Gadisnya itu masih ada trauma di masa lalu. Yah, Langit memakluminya. Motornya berjalan perlahan sampai berhenti tepat depan gerobak Mang Uwe—penjual es kelapa muda. Langit mengisyaratkan Pelangi untuk turun. Pelangi pun turun.

        “Eh, neng Angi, sudah sembuh ya matanya?” tanya mang Uwe basa-basi sambil tangannya tidak berhenti melayani pembeli.

        Ketika Pelangi sudah mengagakan mulutnya untuk menjawab, Langit sudah menyelanya dengan ucapan, “Iya mang, Allhamdulilah.” lalu tangannya menarik pergelangan Pelangi penuh kelembutan, menuntun gadisnya untuk duduk di kursi tanpa kepala yang terbuat dari plastik. “Es kelapa dua mang, minum disini ya.” katanya pada penjual es kelapa asal kota Bandung itu.

        Dibalas mang Uwe dengan anggukan setelah kepergian pembeli perempuan yang sudah dilayaninya. Mang Uwe memandang Pelangi dan Langit bergantian dengan senyum di bibir. “Tumben kalian teh kesini. Minum disini segala.” ucapnya, lantas mengambil dua gelas besar untuk memulai membuatkan es kelapa.

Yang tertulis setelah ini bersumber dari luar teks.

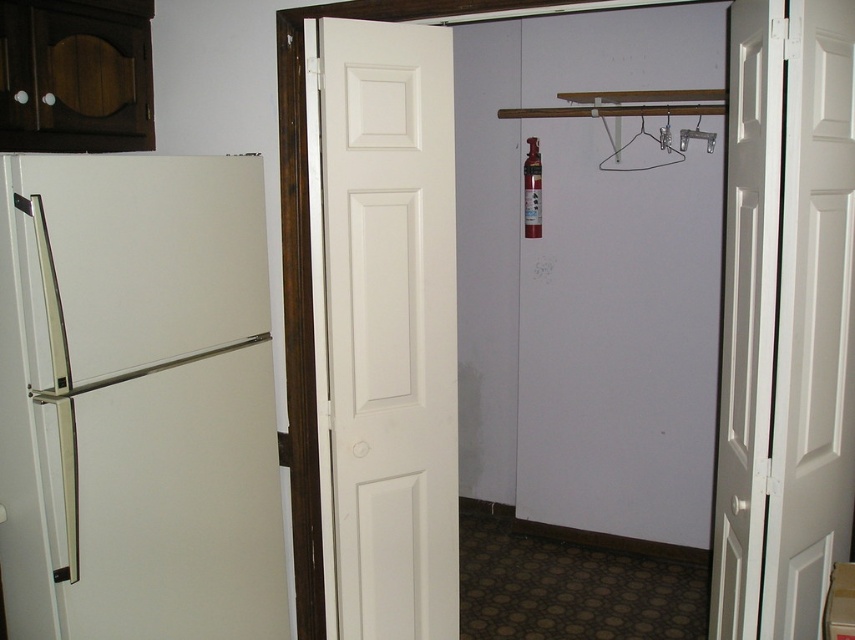 Question: Is white matte door at center wider than white wooden door at center?

Choices:
 (A) no
 (B) yes

Answer: (B)

Question: Which is farther from the white wooden door at center?

Choices:
 (A) white smooth door at center
 (B) metallic silver hanger at upper center

Answer: (B)

Question: Does white matte door at center have a smaller size compared to metallic silver hanger at upper center?

Choices:
 (A) yes
 (B) no

Answer: (B)

Question: Which point is closer to the camera taking this photo?

Choices:
 (A) (62, 612)
 (B) (394, 108)
 (C) (818, 378)
 (D) (711, 628)

Answer: (A)

Question: Can you confirm if white smooth door at center is bigger than white wooden door at center?

Choices:
 (A) yes
 (B) no

Answer: (B)

Question: Based on their relative distances, which object is nearer to the white wooden door at center?

Choices:
 (A) white matte refrigerator at left
 (B) white matte door at center
 (C) metallic silver hanger at upper center
 (D) white smooth door at center

Answer: (D) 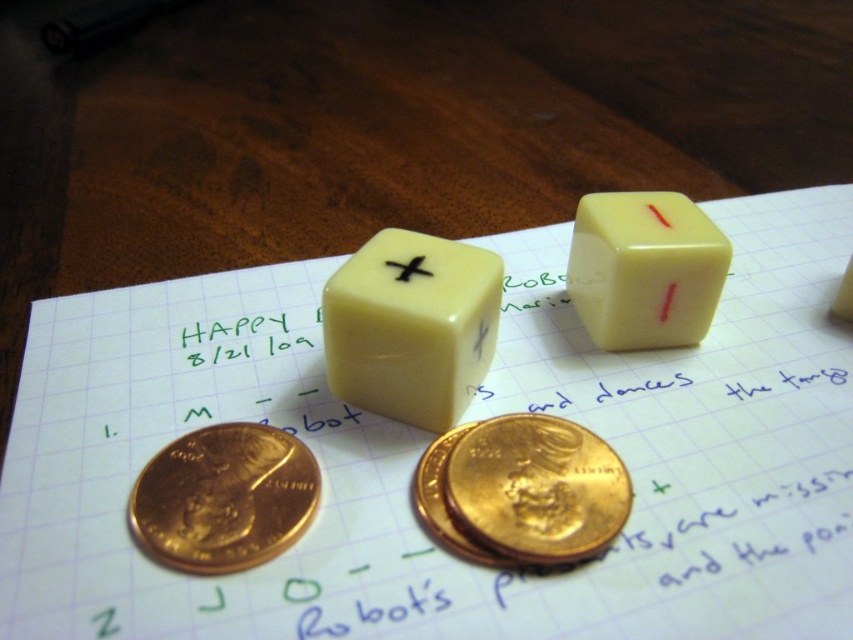 Which is above, gold metallic penny at lower left or yellow matte dice at center?

Positioned higher is yellow matte dice at center.

Does gold metallic penny at lower left have a lesser height compared to yellow matte dice at center?

Correct, gold metallic penny at lower left is not as tall as yellow matte dice at center.

Does point (230, 572) come closer to viewer compared to point (605, 240)?

Yes, point (230, 572) is in front of point (605, 240).

Locate an element on the screen. Image resolution: width=853 pixels, height=640 pixels. gold metallic penny at lower left is located at coordinates (223, 499).

Who is shorter, matte yellow die at center or gold metallic coin at center?

With less height is gold metallic coin at center.

Which is below, matte yellow die at center or gold metallic coin at center?

gold metallic coin at center is below.

Is point (428, 340) positioned in front of point (581, 472)?

That is False.

At what (x,y) coordinates should I click in order to perform the action: click on matte yellow die at center. Please return your answer as a coordinate pair (x, y). This screenshot has width=853, height=640. Looking at the image, I should click on (409, 326).

From the picture: Is gold metallic coin at center wider than black matte x at center?

Correct, the width of gold metallic coin at center exceeds that of black matte x at center.

Can you confirm if gold metallic coin at center is thinner than black matte x at center?

In fact, gold metallic coin at center might be wider than black matte x at center.

The width and height of the screenshot is (853, 640). Identify the location of gold metallic coin at center. (521, 492). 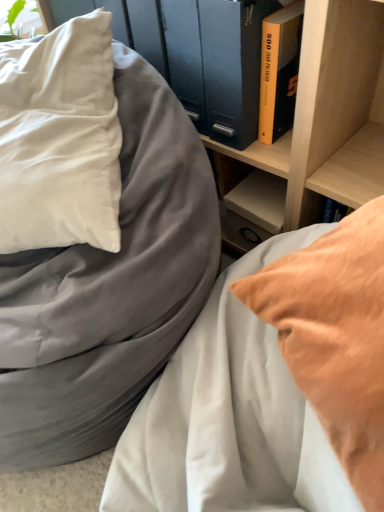 Question: Do you think white satin pillow at left is within matte gray bed at center, which is counted as the first bed, starting from the right, or outside of it?

Choices:
 (A) inside
 (B) outside

Answer: (B)

Question: Is white satin pillow at left wider or thinner than matte gray bed at center, which is counted as the first bed, starting from the right?

Choices:
 (A) thin
 (B) wide

Answer: (A)

Question: Which is nearer to the white satin pillow at left?

Choices:
 (A) matte gray bed at center, the 2th bed from the right
 (B) matte gray bed at center, acting as the second bed starting from the left
 (C) yellow hardcover book at upper right
 (D) wooden shelf at upper center
 (E) yellow matte book at upper right

Answer: (A)

Question: Based on their relative distances, which object is nearer to the wooden shelf at upper center?

Choices:
 (A) matte gray bed at center, which is the first bed in left-to-right order
 (B) matte gray bed at center, which is counted as the first bed, starting from the right
 (C) yellow matte book at upper right
 (D) white satin pillow at left
 (E) yellow hardcover book at upper right

Answer: (C) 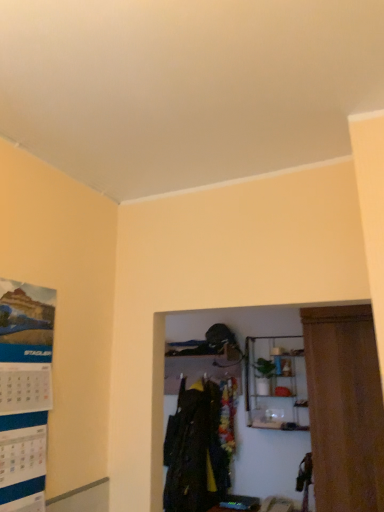 Question: Considering the relative sizes of metallic wire shelf at upper center and matte paper poster at left in the image provided, is metallic wire shelf at upper center thinner than matte paper poster at left?

Choices:
 (A) no
 (B) yes

Answer: (A)

Question: Is metallic wire shelf at upper center surrounding matte paper poster at left?

Choices:
 (A) no
 (B) yes

Answer: (A)

Question: From the image's perspective, is metallic wire shelf at upper center on matte paper poster at left?

Choices:
 (A) yes
 (B) no

Answer: (B)

Question: From a real-world perspective, is metallic wire shelf at upper center located higher than matte paper poster at left?

Choices:
 (A) yes
 (B) no

Answer: (B)

Question: Considering the relative positions of metallic wire shelf at upper center and matte paper poster at left in the image provided, is metallic wire shelf at upper center to the right of matte paper poster at left from the viewer's perspective?

Choices:
 (A) no
 (B) yes

Answer: (B)

Question: Is metallic wire shelf at upper center inside or outside of matte paper poster at left?

Choices:
 (A) inside
 (B) outside

Answer: (B)

Question: Does point (266, 348) appear closer or farther from the camera than point (11, 510)?

Choices:
 (A) closer
 (B) farther

Answer: (B)

Question: In the image, is metallic wire shelf at upper center on the left side or the right side of matte paper poster at left?

Choices:
 (A) right
 (B) left

Answer: (A)

Question: Considering the positions of metallic wire shelf at upper center and matte paper poster at left in the image, is metallic wire shelf at upper center wider or thinner than matte paper poster at left?

Choices:
 (A) thin
 (B) wide

Answer: (B)

Question: Considering the positions of dark green fabric coat at center and metallic wire shelf at upper center in the image, is dark green fabric coat at center wider or thinner than metallic wire shelf at upper center?

Choices:
 (A) wide
 (B) thin

Answer: (B)

Question: Considering the positions of point [193, 505] and point [296, 429], is point [193, 505] closer or farther from the camera than point [296, 429]?

Choices:
 (A) farther
 (B) closer

Answer: (B)

Question: Considering the positions of dark green fabric coat at center and metallic wire shelf at upper center in the image, is dark green fabric coat at center bigger or smaller than metallic wire shelf at upper center?

Choices:
 (A) big
 (B) small

Answer: (A)

Question: In the image, is dark green fabric coat at center positioned in front of or behind metallic wire shelf at upper center?

Choices:
 (A) behind
 (B) front

Answer: (A)

Question: Is point (205, 441) closer or farther from the camera than point (8, 401)?

Choices:
 (A) farther
 (B) closer

Answer: (A)

Question: Considering the positions of dark green fabric coat at center and matte paper poster at left in the image, is dark green fabric coat at center wider or thinner than matte paper poster at left?

Choices:
 (A) thin
 (B) wide

Answer: (B) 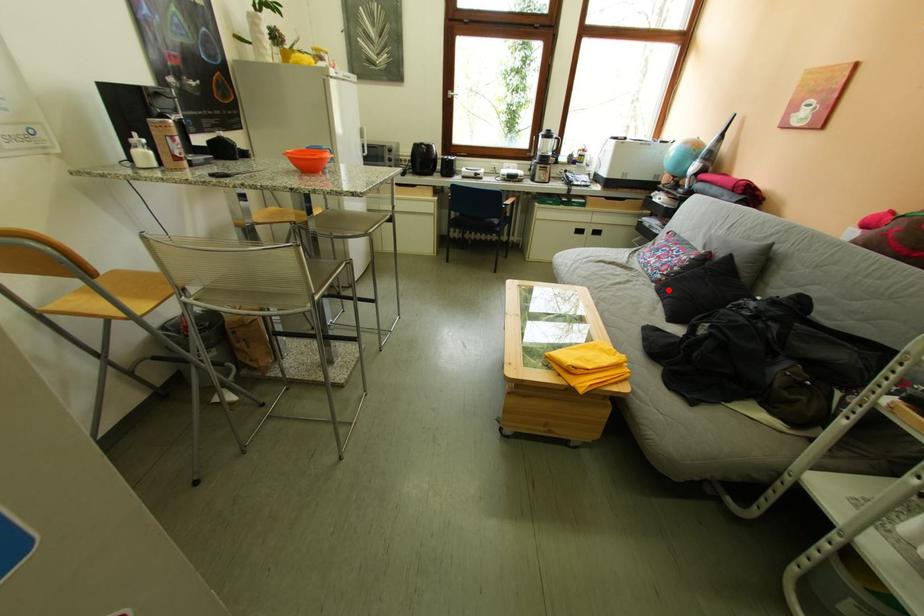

        Langit terkekeh, melirik sedikit pada Pelangi di sebelahnya yang sedari tadi diam dengan pandangan selalu menatap ke depan pada jalanan yang dipenuhi oleh kendaraan roda dua dan mobil. “Sesekali lah mang. Untuk memulai hubungan baru.” sambil kembali melirik Pelangi dan melihat gadis itu sudah menundukkan kepala dengan lesung pipi terlihat disana. Andai ini bukan tempat umum, Langit pasti akan mencium cekungan menggemaskan itu.

        “Oh... Kalian teh pacaran?” tanyanya seraya melangkah menghampiri kedua sepasang kekasih itu. Mang Uwe menyerahkan dua gelas berisi penuh es kelapa.

        “Ya.. Menurut mang Uwe aja. Menurut mamang, kita pantes nggak?” tanya Langit, tidak pandang malu sama sekali.

        Laki-laki paruh baya itu mengangguk, “Menurut mamang sih pantes. Kalian cocok markocok lah pokoknya.” kedua tangannya mengacungkan jempol masing-masing. “Yaudah atuh, diminum. Nikmati es kelapanya.”

        Langit tersenyum dan mengangguk. Kepalanya menoleh pada Pelangi yang ternyata sedang menundukkan kepala sambil kedua tangan sibuk melilit-lilitkan ujung baju seperti anak kecil. Senyum Langit semakin terurai, dia menyerahkan gelas di tangan kanannya tepat pada bawah wajah Pelangi yang tertunduk. “Ini diminum. Lo pasti haus daritadi diam terus.” katanya.

        Mendengar kata yang sepertinya ejekan itu membuat kepala Pelangi terangkat mengarah langsung menatap Langit. Kenapa laki-laki ini selalu membuatnya kesal dan malu, bukan merona? Pelangi bertanya-tanya dalam benak. Dia memandang Langit tanpa niat tangannya mengambil alih gelas di genggaman laki-laki yang beberapa hari lalu telah resmi menjadi kekasihnya.

        Di pandang seperti itu oleh Pelangi, sontak saja Langit menaikkan satu alisnya. Merasa bingung dengan perubahan wajah gadisnya. “Lo kenapa? Nggak mau es?”

        Langit nggak peka! Pelangi memaki dalam hati. Bagaimana mungkin laki-laki itu malah bertanya sedemikian? Tanpa sadar Pelangi berdecak sambil meraih gelas di tangan Langit. Pandangannya kembali tertuju pada jalanan ramai. Memandang jalanan dengan tangan menyuapkan air es kelapa pada mulutnya tanpa henti. Hatinya mendumel meracau tidak jelas tentang sikap Langit yang tidak peka, menurutnya. Dan entah kenapa, Pelangi jadi seperti ini. Ingin di pekai oleh Langit. Padahal dirinya tahu, ia hanya pembantu yang kebetulan menjadi kekasih dari anak sang majikan.

        Tapi, jujur saja. Akhir-akhir ini Pelangi ingin sekali mendapat perhatian dari Langit. Entahlah, kenapa keinginan itu bisa masuk dalam dirinya. Mungkinkah perasaan Pelangi pada Langit sudah mulai masuk dalam tahap suka? Atau bahkan cinta? Secepat itukah hatinya menerima orang yang sudah melukainya? Pelangi tidak tahu. Satu minggu telah menjalin hubungan pacaran dengan Langit, dirinya mulai terbiasa bersama laki-laki itu. Ternyata benar, apa kata Langit. Cinta datang karena terbiasa bersama.